Hypocrisy on Homosexuality
Eichenwald's argument here is that some of those Christians who are most vocal about homosexuality pick and choose. So 1 Timothy 1:10 mentions homosexual practice. Then why doesn't Sarah Palin pay attention to 1 Timothy 2:12 on women leaders? Romans 1 also talks about homosexual sex. Then why does Pat Robertson feel free to rip Obama a new one in the light of Romans 13:1-5?
This whole section really grieves me. Has Eichenwald been the recipient of hate at some point? Look at the pictures that are scattered throughout this article. They all seem to say that Bible-loving Christians are either hateful or stupid. That's really unfair, even if those who have received hatred in the past feel like they are simply dishing back what they've experienced themselves. Not all Bible-loving Christians are like that.
My church emphatically insists on loving everyone, including those who are attracted to the same sex. We do this while taking seriously the fact that all the verses in the Bible that mention the act of homosexual sex are negative toward it. By contrast, there are female leaders in Scripture. There are leaders God overthrows in Scripture.
Just because you disagree with someone doesn't mean you hate them. No doubt all of us contradict ourselves at points without realizing it. Certainly all of us are wrong on some interpretations and need to be willing to revisit our traditions from time to time. But there are many Bible-loving Christians for whom loving everyone is even more important than their interpretations on these specific issues.
Public Prayer and Judging
One of the most ironic twists to me as this article comes to a close is that he ends by telling fundamentalists not to judge... after a section where he has basically accused people like Rick Perry and Bobby Jindal of calling prayer rallies as publicity stunts!!! The irony there was so blatant I laughed out loud.

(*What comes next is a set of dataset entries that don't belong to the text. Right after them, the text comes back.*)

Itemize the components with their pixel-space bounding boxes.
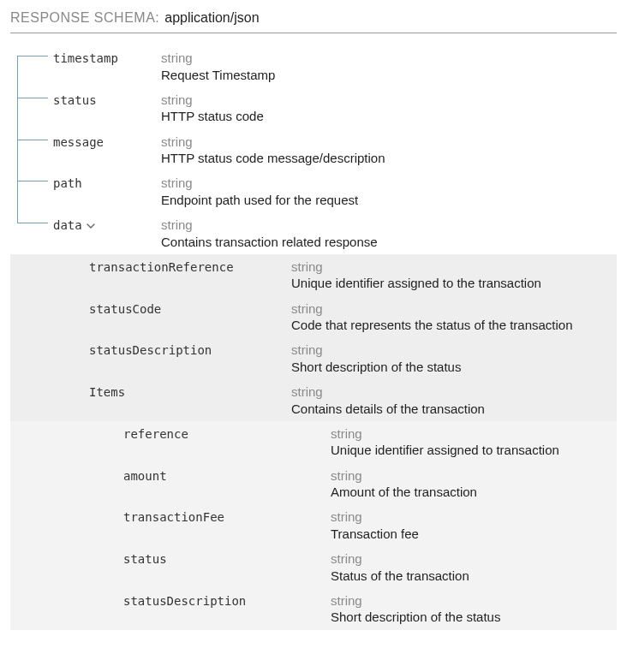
field-status-description: statusDescription string Short descripti… bbox=[10, 337, 617, 379]
field-type: string bbox=[161, 50, 617, 67]
field-name: status bbox=[53, 92, 161, 107]
field-status: status string HTTP status code bbox=[10, 87, 617, 129]
field-reference: reference string Unique identifier assig… bbox=[10, 421, 617, 463]
field-desc: HTTP status code bbox=[161, 108, 617, 125]
field-name: path bbox=[53, 175, 161, 190]
field-type: string bbox=[161, 175, 617, 192]
field-name: message bbox=[53, 134, 161, 149]
field-name: timestamp bbox=[53, 50, 161, 65]
field-desc: Amount of the transaction bbox=[331, 484, 617, 501]
chevron-down-icon[interactable] bbox=[86, 221, 96, 231]
field-name: reference bbox=[123, 425, 331, 441]
field-status-lvl3: status string Status of the transaction bbox=[10, 546, 617, 588]
field-name: Items bbox=[89, 384, 291, 399]
field-desc: Status of the transaction bbox=[331, 568, 617, 585]
field-name: statusCode bbox=[89, 300, 291, 316]
field-desc: Request Timestamp bbox=[161, 67, 617, 84]
field-transaction-fee: transactionFee string Transaction fee bbox=[10, 504, 617, 546]
field-name: transactionFee bbox=[123, 508, 331, 524]
schema-header: RESPONSE SCHEMA:application/json bbox=[10, 7, 617, 33]
field-type: string bbox=[161, 92, 617, 109]
field-type: string bbox=[331, 592, 617, 610]
field-desc: HTTP status code message/description bbox=[161, 150, 617, 167]
field-desc: Unique identifier assigned to the transa… bbox=[291, 275, 617, 292]
field-type: string bbox=[331, 425, 617, 443]
field-type: string bbox=[331, 550, 617, 568]
field-type: string bbox=[291, 259, 617, 276]
field-path: path string Endpoint path used for the r… bbox=[10, 170, 617, 212]
field-desc: Contains transaction related response bbox=[161, 234, 617, 251]
field-type: string bbox=[291, 384, 617, 401]
field-amount: amount string Amount of the transaction bbox=[10, 463, 617, 505]
field-transaction-reference: transactionReference string Unique ident… bbox=[10, 254, 617, 296]
field-message: message string HTTP status code message/… bbox=[10, 129, 617, 171]
field-desc: Contains details of the transaction bbox=[291, 401, 617, 418]
field-type: string bbox=[161, 217, 617, 234]
schema-tree: timestamp string Request Timestamp statu… bbox=[10, 45, 617, 630]
schema-header-label: RESPONSE SCHEMA: bbox=[10, 10, 159, 25]
field-status-code: statusCode string Code that represents t… bbox=[10, 296, 617, 338]
field-name: transactionReference bbox=[89, 259, 291, 274]
field-name: statusDescription bbox=[89, 342, 291, 357]
field-desc: Unique identifier assigned to transactio… bbox=[331, 442, 617, 459]
field-items: Items string Contains details of the tra… bbox=[10, 379, 617, 421]
field-type: string bbox=[161, 134, 617, 151]
field-desc: Code that represents the status of the t… bbox=[291, 317, 617, 334]
field-name: amount bbox=[123, 467, 331, 483]
field-type: string bbox=[291, 342, 617, 359]
field-status-description-lvl3: statusDescription string Short descripti… bbox=[10, 588, 617, 630]
field-data[interactable]: data string Contains transaction related… bbox=[10, 212, 617, 254]
field-name: statusDescription bbox=[123, 592, 331, 608]
field-type: string bbox=[331, 508, 617, 526]
field-name: data bbox=[53, 217, 161, 232]
field-desc: Short description of the status bbox=[331, 609, 617, 626]
field-type: string bbox=[291, 300, 617, 318]
field-desc: Short description of the status bbox=[291, 359, 617, 376]
schema-header-value: application/json bbox=[164, 10, 259, 25]
field-name-label: data bbox=[53, 218, 82, 232]
field-desc: Endpoint path used for the request bbox=[161, 192, 617, 209]
field-desc: Transaction fee bbox=[331, 526, 617, 543]
field-type: string bbox=[331, 467, 617, 485]
field-name: status bbox=[123, 550, 331, 566]
field-timestamp: timestamp string Request Timestamp bbox=[10, 45, 617, 87]
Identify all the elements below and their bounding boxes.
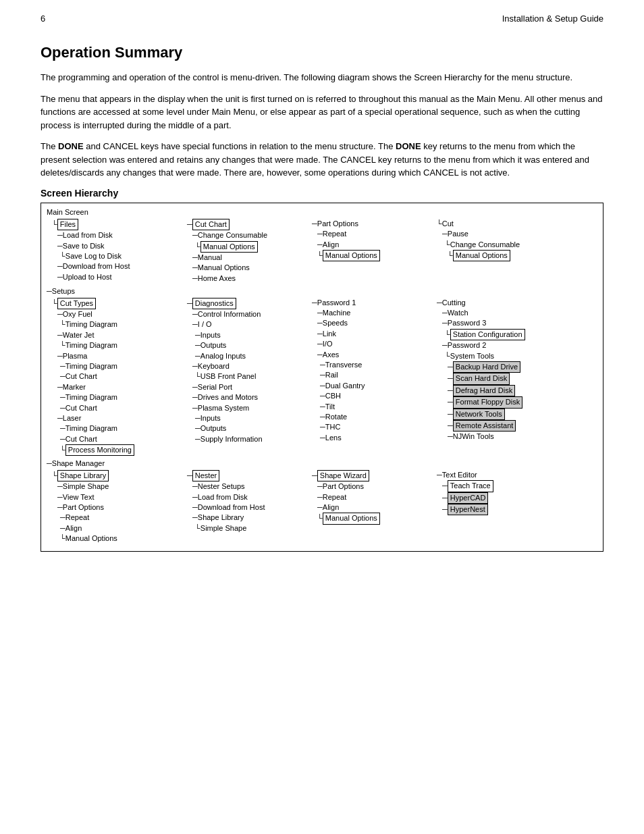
col-cutting: ─Cutting ─Watch ─Password 3 └Station Con… (437, 298, 555, 442)
col-shape-library: └Shape Library ─Simple Shape ─View Text … (52, 470, 187, 544)
col-shape-wizard: ─Shape Wizard ─Part Options ─Repeat ─Ali… (312, 470, 437, 525)
col-password1: ─Password 1 ─Machine ─Speeds ─Link ─I/O … (312, 298, 437, 443)
section-title: Operation Summary (41, 44, 603, 61)
page-number: 6 (41, 14, 45, 24)
main-screen-label: Main Screen (47, 207, 597, 217)
hierarchy-title: Screen Hierarchy (41, 188, 603, 199)
col-nester: ─Nester ─Nester Setups ─Load from Disk ─… (187, 470, 312, 533)
col-part-options: ─Part Options ─Repeat ─Align └Manual Opt… (312, 219, 437, 262)
col-text-editor: ─Text Editor ─Teach Trace ─HyperCAD ─Hyp… (437, 470, 555, 516)
setups-label: ─Setups (47, 286, 597, 296)
hierarchy-diagram: Main Screen └Files ─Load from Disk ─Save… (41, 203, 603, 552)
paragraph-1: The programming and operation of the con… (41, 71, 603, 84)
col-cut-chart: ─Cut Chart ─Change Consumable └Manual Op… (187, 219, 312, 284)
col-cut-types: └Cut Types ─Oxy Fuel └Timing Diagram ─Wa… (52, 298, 187, 457)
shape-manager-label: ─Shape Manager (47, 459, 597, 469)
col-diagnostics: ─Diagnostics ─Control Information ─I / O… (187, 298, 312, 444)
col-files: └Files ─Load from Disk ─Save to Disk └Sa… (52, 219, 187, 282)
guide-title: Installation & Setup Guide (502, 14, 603, 24)
paragraph-2: The menu that appears in the display whe… (41, 93, 603, 132)
paragraph-3: The DONE and CANCEL keys have special fu… (41, 140, 603, 180)
col-cut: └Cut ─Pause └Change Consumable └Manual O… (437, 219, 555, 262)
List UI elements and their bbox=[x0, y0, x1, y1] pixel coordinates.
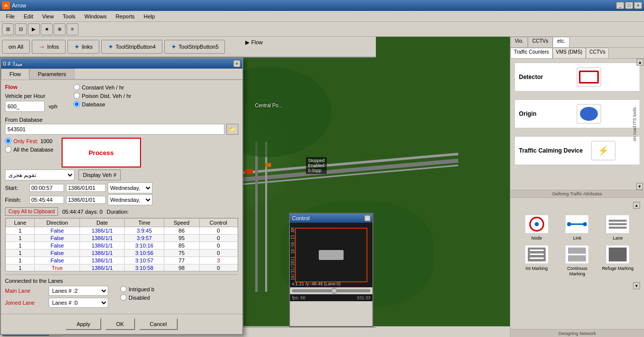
main-lane-select[interactable]: Lanes # :2 bbox=[49, 286, 108, 296]
control-slider[interactable] bbox=[290, 287, 372, 294]
finish-date[interactable] bbox=[66, 196, 106, 204]
menu-tools[interactable]: Tools bbox=[59, 12, 79, 20]
apply-btn[interactable]: Apply bbox=[66, 318, 101, 330]
design-lane[interactable]: Lane bbox=[599, 215, 636, 241]
radio-poison[interactable]: Poison Dist. Veh / hr bbox=[73, 92, 132, 99]
lane-icon bbox=[609, 220, 627, 229]
origin-item[interactable]: Origin bbox=[514, 99, 640, 128]
strip-btn5[interactable]: ✦ ToolStripButton5 bbox=[164, 40, 225, 54]
subtab-traffic-counters[interactable]: Traffic Counters bbox=[510, 48, 553, 58]
toolbar-btn-5[interactable]: ⊕ bbox=[54, 23, 66, 35]
menu-edit[interactable]: Edit bbox=[20, 12, 37, 20]
flow-section-label: Flow bbox=[5, 84, 58, 90]
cont-marking-label: Continuus Marking bbox=[559, 266, 596, 277]
subtab-vms[interactable]: VMS (DMS) bbox=[553, 48, 586, 58]
table-row: 1True1386/1/13:10:58980 bbox=[6, 264, 238, 272]
int-marking-label: Int Marking bbox=[526, 266, 548, 271]
intrigued-radio[interactable]: Intrigued b bbox=[120, 286, 154, 292]
flow-tab-flow[interactable]: Flow bbox=[1, 69, 29, 80]
tab-vio[interactable]: Vio. bbox=[510, 37, 528, 47]
disabled-radio[interactable]: Disabled bbox=[120, 294, 154, 301]
start-date[interactable] bbox=[66, 184, 106, 192]
tab-etc[interactable]: etc. bbox=[553, 37, 570, 47]
col-control: Control bbox=[199, 219, 237, 227]
scroll-up-btn[interactable]: ▲ bbox=[637, 59, 644, 66]
duration-text: 05:44:47 days: 0 bbox=[62, 209, 102, 215]
vehicle-shape bbox=[319, 250, 344, 260]
flow-tab-parameters[interactable]: Parameters bbox=[29, 69, 74, 79]
main-lane-label: Main Lane bbox=[5, 288, 45, 294]
menu-file[interactable]: File bbox=[2, 12, 19, 20]
finish-day-select[interactable]: Wednesday, bbox=[108, 194, 152, 205]
design-refuge-marking[interactable]: Refuge Marking bbox=[599, 245, 636, 277]
all-db-label: All the Database bbox=[13, 147, 54, 153]
start-time[interactable] bbox=[29, 184, 64, 192]
db-browse-btn[interactable]: 📁 bbox=[226, 124, 238, 135]
design-scroll-up[interactable]: ▲ bbox=[633, 202, 640, 209]
origin-label: Origin bbox=[519, 110, 569, 117]
design-scroll-area: ▲ bbox=[514, 202, 640, 209]
finish-time[interactable] bbox=[29, 196, 64, 204]
minimize-btn[interactable]: _ bbox=[616, 2, 624, 9]
subtab-cctvs[interactable]: CCTVs bbox=[586, 48, 609, 58]
vehicle-marker bbox=[265, 163, 271, 167]
menu-help[interactable]: Help bbox=[140, 12, 159, 20]
tab-cctvs[interactable]: CCTVs bbox=[528, 37, 553, 47]
coord-label: 331.33 bbox=[357, 295, 370, 300]
toolbar-btn-1[interactable]: ⊞ bbox=[2, 23, 14, 35]
design-panel: ▲ Node bbox=[510, 198, 644, 329]
scroll-down-btn[interactable]: ▼ bbox=[636, 183, 643, 190]
node-center-dot bbox=[535, 222, 539, 226]
all-database-option[interactable]: All the Database bbox=[5, 146, 54, 153]
toolbar-btn-3[interactable]: ▶ bbox=[28, 23, 40, 35]
radio-constant[interactable]: Constant Veh / hr bbox=[73, 84, 132, 90]
vph-input[interactable] bbox=[5, 101, 45, 112]
display-veh-btn[interactable]: Display Veh # bbox=[78, 169, 121, 180]
toolbar-btn-2[interactable]: ⊟ bbox=[15, 23, 27, 35]
menu-view[interactable]: View bbox=[38, 12, 58, 20]
design-link[interactable]: Link bbox=[559, 215, 596, 241]
menu-windows[interactable]: Windows bbox=[80, 12, 111, 20]
radio-datebase[interactable]: Datebase bbox=[73, 101, 132, 107]
cancel-btn[interactable]: Cancel bbox=[139, 318, 178, 330]
infos-btn[interactable]: → Infos bbox=[32, 40, 66, 54]
copy-clipboard-btn[interactable]: Copy All to Clipboard bbox=[5, 207, 58, 216]
design-int-marking[interactable]: Int Marking bbox=[518, 245, 555, 277]
design-node[interactable]: Node bbox=[518, 215, 555, 241]
joined-lane-select[interactable]: Lanes # :0 bbox=[49, 298, 108, 308]
slider-thumb[interactable] bbox=[331, 288, 337, 294]
only-first-option[interactable]: Only First: 1000 bbox=[5, 138, 54, 144]
design-scroll-down[interactable]: ▼ bbox=[633, 282, 640, 289]
links-btn[interactable]: ✦ links bbox=[68, 40, 99, 54]
maximize-btn[interactable]: □ bbox=[625, 2, 633, 9]
start-day-select[interactable]: Wednesday, bbox=[108, 182, 152, 193]
col-time: Time bbox=[125, 219, 164, 227]
calendar-select[interactable]: تقویم هجری bbox=[5, 169, 74, 180]
designing-network-label: Designing Network bbox=[559, 331, 596, 336]
db-input[interactable] bbox=[5, 124, 224, 135]
close-btn[interactable]: × bbox=[634, 2, 642, 9]
control-close-btn[interactable]: × bbox=[364, 215, 370, 221]
flow-window-title-text: میدا: # 0 bbox=[3, 61, 22, 67]
right-panel-tabs: Vio. CCTVs etc. bbox=[510, 37, 644, 48]
int-marking-line1 bbox=[530, 250, 544, 251]
traffic-calming-item[interactable]: Traffic Calming Device ⚡ bbox=[514, 136, 640, 165]
window-controls[interactable]: _ □ × bbox=[616, 2, 642, 9]
flow-window-close[interactable]: × bbox=[233, 60, 240, 67]
toolbar-btn-6[interactable]: ≡ bbox=[67, 23, 78, 35]
toolbar-btn-4[interactable]: ★ bbox=[41, 23, 53, 35]
ok-btn[interactable]: OK bbox=[105, 318, 135, 330]
app-icon: A bbox=[2, 1, 10, 9]
slider-track[interactable] bbox=[292, 289, 370, 292]
design-cont-marking[interactable]: Continuus Marking bbox=[559, 245, 596, 277]
menu-reports[interactable]: Reports bbox=[112, 12, 139, 20]
process-button[interactable]: Process bbox=[62, 138, 141, 168]
traffic-calming-label: Traffic Calming Device bbox=[519, 147, 583, 154]
strip-btn4[interactable]: ✦ ToolStripButton4 bbox=[101, 40, 162, 54]
table-row: 1False1386/1/13:9:57950 bbox=[6, 235, 238, 242]
flow-window-title-bar: ▶ Flow bbox=[243, 37, 376, 48]
fps-label: fps: 56 bbox=[292, 295, 305, 300]
flow-title-text: Flow bbox=[251, 39, 263, 45]
detector-item[interactable]: Detector bbox=[514, 63, 640, 91]
zoom-all-btn[interactable]: om All bbox=[2, 40, 30, 54]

"Judging," is when you jump to conclusions about someone's motives when you can't see them. Now some actions can be obvious. If you murder someone, I'm not judging if I say you've done something wrong.
Personally, it doesn't look good for politicians to front their Christianity when everyone knows it will help get them votes. I prefer politicians who are more cautious and reserved about their faith. But I can't see Rick Perry or Bobby Jindal's hearts. I can't say what their motives are. It is judging if I jump to conclusions about what they are.
Ultimately, Jesus' point in the Sermon on the Mount is not to pray in public for show. He wasn't just saying not to pray in public. Having a prayer rally in itself doesn't violate what Jesus is saying. Surely you can have a prayer rally because you sincerely want to rally people to pray.
In the end, I wonder what good will come of this piece. On the one hand, it stokes the anger of anti-fundamentalists toward Christianity in general, and even Bible-loving Christianity is much bigger than fundamentalism.
And as for fundamentalists? Those who are like he says will simply rent their clothes and say, "Why do we need any more witnesses? Look, now you have heard the blasphemy. The 'elite media' is liberal and you need to vote for the Tea Party Republican nearest you." That's a backfire there.